(Extracted page text data)

******

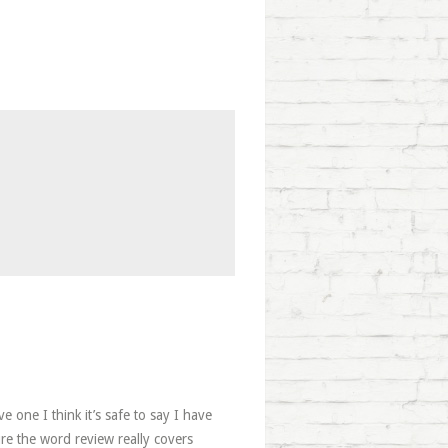
e one I think it’s safe to say I have
ure the word review really covers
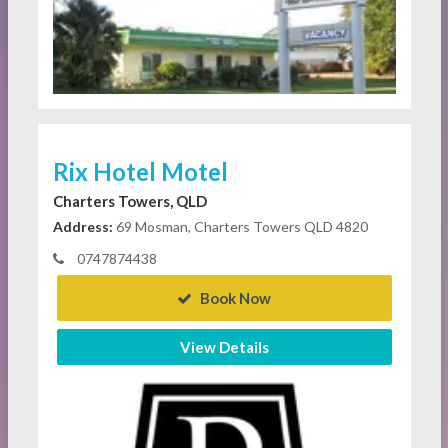
Rix Hotel Motel
Charters Towers, QLD
Address:
69 Mosman, Charters Towers QLD 4820
0747874438
Book Now
View Details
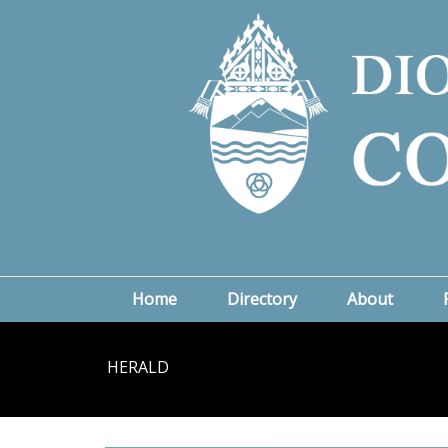
Home
Directory
About
HERALD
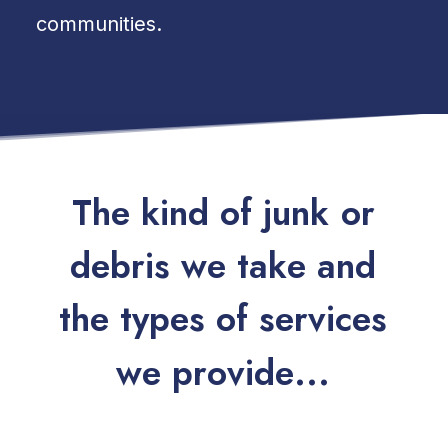
communities.
T
h
e
k
i
n
d
o
f
j
u
n
k
o
r
d
e
b
r
i
s
w
e
t
a
k
e
a
n
d
t
h
e
t
y
p
e
s
o
f
s
e
r
v
i
c
e
s
w
e
p
r
o
v
i
d
e
.
.
.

******

▶ _INSTRUCTIONS FOR THE TASK_
Retype all the entries word for word; the pictures stay out.

▶ _REPLY TO THE EXERCISE_
e one I think it’s safe to say I have
ure the word review really covers
Rix Hotel Motel
Charters Towers, QLD
Address:
69 Mosman, Charters Towers QLD 4820
0747874438
Book Now
View Details
Home
Directory
About
HERALD
communities.
T
h
e
k
i
n
d
o
f
j
u
n
k
o
r
d
e
b
r
i
s
w
e
t
a
k
e
a
n
d
t
h
e
t
y
p
e
s
o
f
s
e
r
v
i
c
e
s
w
e
p
r
o
v
i
d
e
.
.
.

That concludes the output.